SOURCE DATA
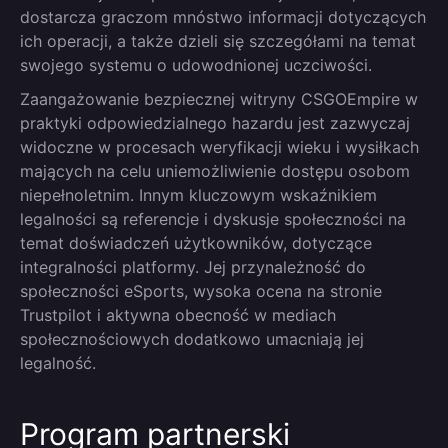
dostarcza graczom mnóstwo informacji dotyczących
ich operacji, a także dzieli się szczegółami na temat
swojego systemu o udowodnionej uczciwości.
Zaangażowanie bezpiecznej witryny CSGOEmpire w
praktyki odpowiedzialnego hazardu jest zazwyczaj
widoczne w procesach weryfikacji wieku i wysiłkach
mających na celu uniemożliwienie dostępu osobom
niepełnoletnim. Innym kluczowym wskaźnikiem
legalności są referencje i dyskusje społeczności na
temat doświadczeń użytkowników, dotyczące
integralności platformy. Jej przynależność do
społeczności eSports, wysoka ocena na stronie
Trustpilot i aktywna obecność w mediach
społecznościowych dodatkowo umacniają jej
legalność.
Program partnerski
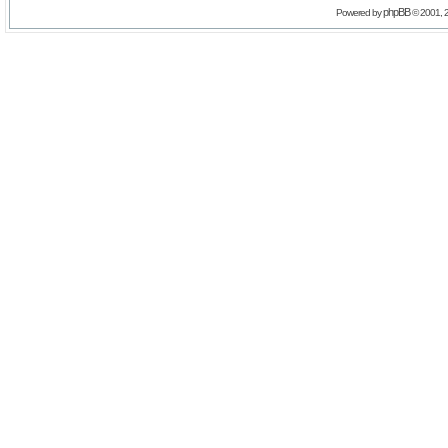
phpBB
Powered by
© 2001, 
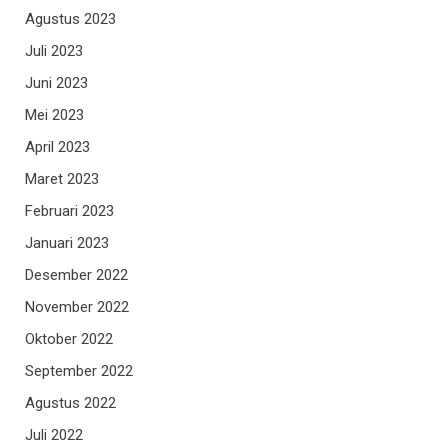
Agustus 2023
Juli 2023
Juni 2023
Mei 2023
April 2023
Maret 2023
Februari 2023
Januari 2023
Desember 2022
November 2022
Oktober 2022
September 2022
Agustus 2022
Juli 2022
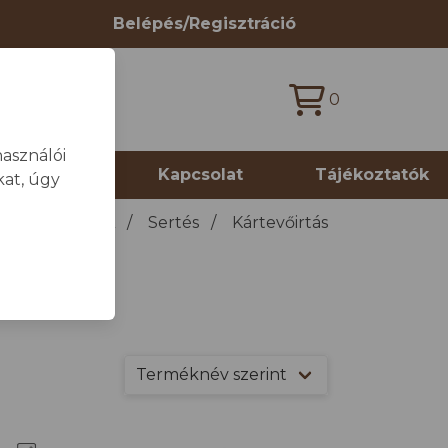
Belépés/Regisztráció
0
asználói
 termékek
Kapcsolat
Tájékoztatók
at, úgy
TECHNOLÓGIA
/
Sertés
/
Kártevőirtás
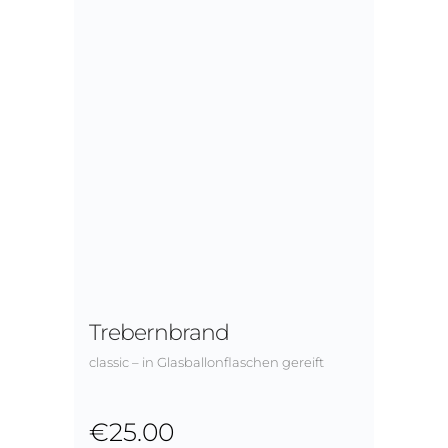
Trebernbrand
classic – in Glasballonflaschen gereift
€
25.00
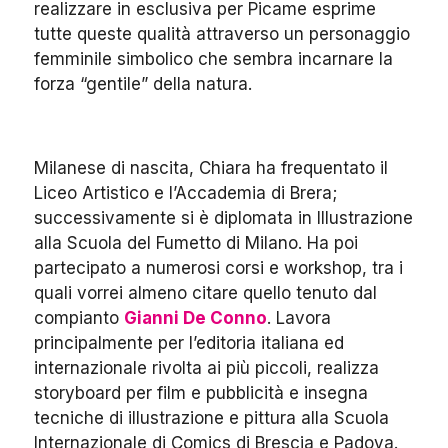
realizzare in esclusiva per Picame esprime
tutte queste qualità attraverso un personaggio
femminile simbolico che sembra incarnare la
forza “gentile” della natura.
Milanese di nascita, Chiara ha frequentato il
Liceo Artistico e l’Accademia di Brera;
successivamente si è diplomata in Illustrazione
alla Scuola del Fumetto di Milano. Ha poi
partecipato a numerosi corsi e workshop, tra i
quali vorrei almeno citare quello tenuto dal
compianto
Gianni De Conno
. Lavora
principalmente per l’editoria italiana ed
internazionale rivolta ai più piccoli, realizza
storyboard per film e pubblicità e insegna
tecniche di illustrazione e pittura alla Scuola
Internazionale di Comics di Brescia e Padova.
--
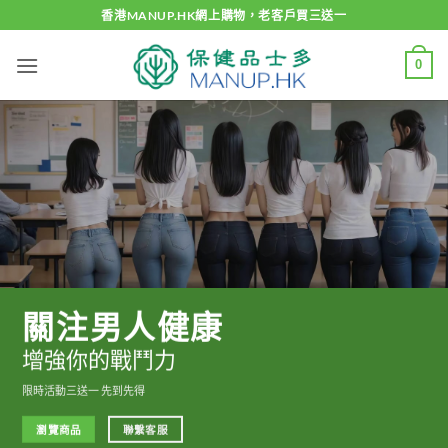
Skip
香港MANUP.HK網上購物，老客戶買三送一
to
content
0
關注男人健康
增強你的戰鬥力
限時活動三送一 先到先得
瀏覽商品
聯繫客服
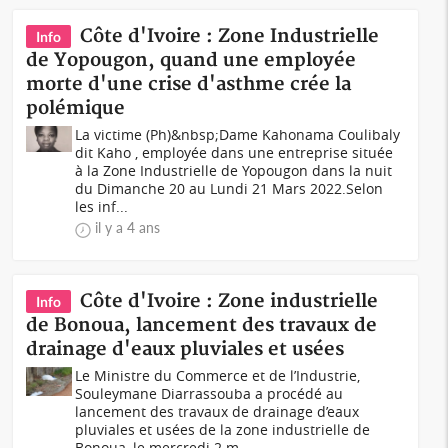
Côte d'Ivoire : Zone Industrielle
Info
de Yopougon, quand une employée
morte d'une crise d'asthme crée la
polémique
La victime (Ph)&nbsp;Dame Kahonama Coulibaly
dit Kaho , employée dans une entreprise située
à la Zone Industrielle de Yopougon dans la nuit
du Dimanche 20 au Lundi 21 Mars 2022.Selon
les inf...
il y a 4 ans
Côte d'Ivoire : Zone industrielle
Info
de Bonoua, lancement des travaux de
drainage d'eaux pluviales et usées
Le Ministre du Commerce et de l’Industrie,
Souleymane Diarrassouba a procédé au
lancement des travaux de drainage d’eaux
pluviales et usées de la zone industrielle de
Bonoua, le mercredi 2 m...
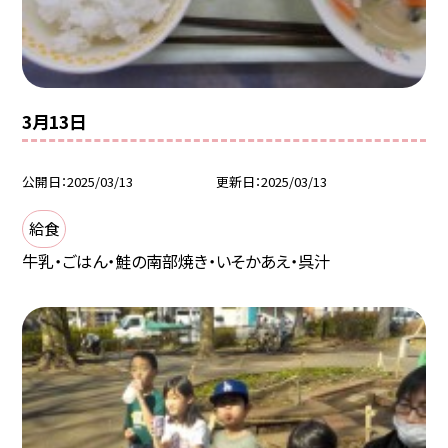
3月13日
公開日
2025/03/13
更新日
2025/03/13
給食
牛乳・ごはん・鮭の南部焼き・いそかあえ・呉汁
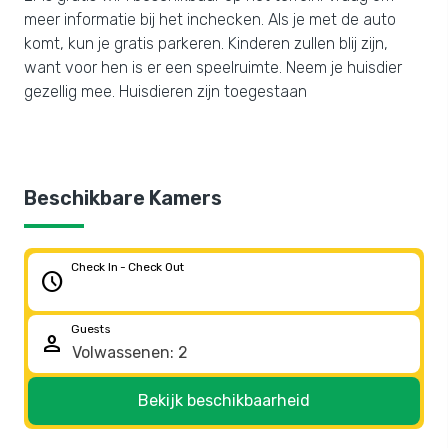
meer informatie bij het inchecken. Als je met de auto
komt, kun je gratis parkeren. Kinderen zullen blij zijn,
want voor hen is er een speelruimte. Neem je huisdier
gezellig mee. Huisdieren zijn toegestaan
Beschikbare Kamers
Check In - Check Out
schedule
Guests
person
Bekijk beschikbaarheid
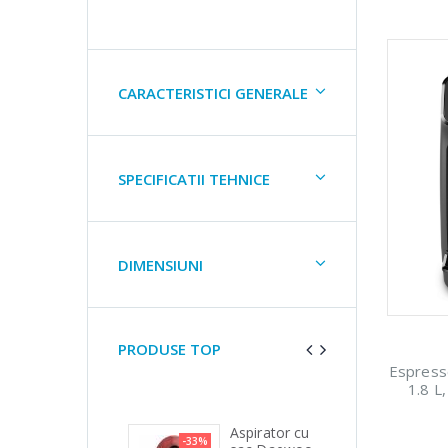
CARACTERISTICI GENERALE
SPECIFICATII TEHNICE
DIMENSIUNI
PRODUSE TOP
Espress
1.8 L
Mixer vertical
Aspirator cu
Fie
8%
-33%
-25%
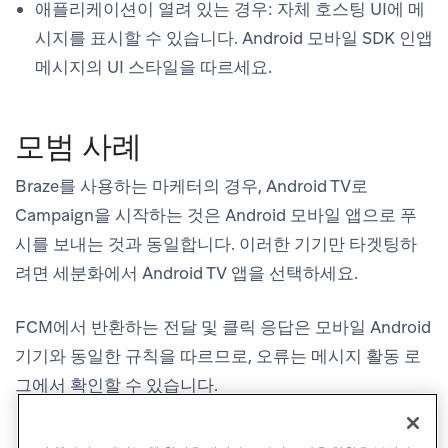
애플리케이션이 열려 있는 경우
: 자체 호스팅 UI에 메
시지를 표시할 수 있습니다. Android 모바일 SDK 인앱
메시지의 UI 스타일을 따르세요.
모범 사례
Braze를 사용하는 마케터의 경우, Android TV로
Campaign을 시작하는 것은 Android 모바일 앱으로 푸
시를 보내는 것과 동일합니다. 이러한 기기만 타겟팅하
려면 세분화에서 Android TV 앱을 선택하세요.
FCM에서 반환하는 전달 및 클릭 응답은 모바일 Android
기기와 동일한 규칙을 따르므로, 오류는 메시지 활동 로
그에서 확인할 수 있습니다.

WHAT THE TASK REQUIRES
Within the listing above, find the line containing "dostarcza graczom mnóstwo" and the line containing "Oktober 2022". Transcribe them and everything between them exactly, leaving out the pictures.

SOLUTION TO THE EXERCISE
dostarcza graczom mnóstwo informacji dotyczących
ich operacji, a także dzieli się szczegółami na temat
swojego systemu o udowodnionej uczciwości.
Zaangażowanie bezpiecznej witryny CSGOEmpire w
praktyki odpowiedzialnego hazardu jest zazwyczaj
widoczne w procesach weryfikacji wieku i wysiłkach
mających na celu uniemożliwienie dostępu osobom
niepełnoletnim. Innym kluczowym wskaźnikiem
legalności są referencje i dyskusje społeczności na
temat doświadczeń użytkowników, dotyczące
integralności platformy. Jej przynależność do
społeczności eSports, wysoka ocena na stronie
Trustpilot i aktywna obecność w mediach
społecznościowych dodatkowo umacniają jej
legalność.
Program partnerski
phpBB
Powered by
© 2001, 
Agustus 2023
Juli 2023
Juni 2023
Mei 2023
April 2023
Maret 2023
Februari 2023
Januari 2023
Desember 2022
November 2022
Oktober 2022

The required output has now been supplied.